▸ **DATA PROVIDED**:

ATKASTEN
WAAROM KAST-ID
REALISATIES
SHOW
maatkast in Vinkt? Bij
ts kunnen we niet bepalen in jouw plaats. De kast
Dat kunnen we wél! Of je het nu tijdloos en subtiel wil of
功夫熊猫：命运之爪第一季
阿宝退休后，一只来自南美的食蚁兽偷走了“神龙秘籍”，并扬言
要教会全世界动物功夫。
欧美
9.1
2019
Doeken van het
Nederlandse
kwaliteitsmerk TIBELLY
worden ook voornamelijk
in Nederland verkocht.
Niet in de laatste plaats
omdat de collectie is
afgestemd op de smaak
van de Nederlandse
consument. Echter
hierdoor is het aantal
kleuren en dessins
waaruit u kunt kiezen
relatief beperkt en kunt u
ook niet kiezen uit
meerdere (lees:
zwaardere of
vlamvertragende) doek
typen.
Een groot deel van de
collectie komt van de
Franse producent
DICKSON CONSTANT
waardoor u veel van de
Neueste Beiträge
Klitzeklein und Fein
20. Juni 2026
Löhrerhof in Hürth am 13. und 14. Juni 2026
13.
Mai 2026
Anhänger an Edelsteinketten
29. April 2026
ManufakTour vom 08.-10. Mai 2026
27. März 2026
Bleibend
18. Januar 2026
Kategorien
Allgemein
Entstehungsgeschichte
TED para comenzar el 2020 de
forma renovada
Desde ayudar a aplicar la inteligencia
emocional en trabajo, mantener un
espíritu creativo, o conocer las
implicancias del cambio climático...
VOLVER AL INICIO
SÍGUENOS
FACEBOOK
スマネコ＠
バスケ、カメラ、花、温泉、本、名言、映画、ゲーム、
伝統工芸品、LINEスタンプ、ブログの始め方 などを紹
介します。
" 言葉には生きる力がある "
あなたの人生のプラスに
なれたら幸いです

▸ **TASK TO COMPLETE**:
Write the listing out again, matching every line exactly.

▸ **WORKED SOLUTION**:
ATKASTEN
WAAROM KAST-ID
REALISATIES
SHOW
maatkast in Vinkt? Bij
ts kunnen we niet bepalen in jouw plaats. De kast
Dat kunnen we wél! Of je het nu tijdloos en subtiel wil of
功夫熊猫：命运之爪第一季
阿宝退休后，一只来自南美的食蚁兽偷走了“神龙秘籍”，并扬言
要教会全世界动物功夫。
欧美
9.1
2019
Doeken van het
Nederlandse
kwaliteitsmerk TIBELLY
worden ook voornamelijk
in Nederland verkocht.
Niet in de laatste plaats
omdat de collectie is
afgestemd op de smaak
van de Nederlandse
consument. Echter
hierdoor is het aantal
kleuren en dessins
waaruit u kunt kiezen
relatief beperkt en kunt u
ook niet kiezen uit
meerdere (lees:
zwaardere of
vlamvertragende) doek
typen.
Een groot deel van de
collectie komt van de
Franse producent
DICKSON CONSTANT
waardoor u veel van de
Neueste Beiträge
Klitzeklein und Fein
20. Juni 2026
Löhrerhof in Hürth am 13. und 14. Juni 2026
13.
Mai 2026
Anhänger an Edelsteinketten
29. April 2026
ManufakTour vom 08.-10. Mai 2026
27. März 2026
Bleibend
18. Januar 2026
Kategorien
Allgemein
Entstehungsgeschichte
TED para comenzar el 2020 de
forma renovada
Desde ayudar a aplicar la inteligencia
emocional en trabajo, mantener un
espíritu creativo, o conocer las
implicancias del cambio climático...
VOLVER AL INICIO
SÍGUENOS
FACEBOOK
スマネコ＠
バスケ、カメラ、花、温泉、本、名言、映画、ゲーム、
伝統工芸品、LINEスタンプ、ブログの始め方 などを紹
介します。
" 言葉には生きる力がある "
あなたの人生のプラスに
なれたら幸いです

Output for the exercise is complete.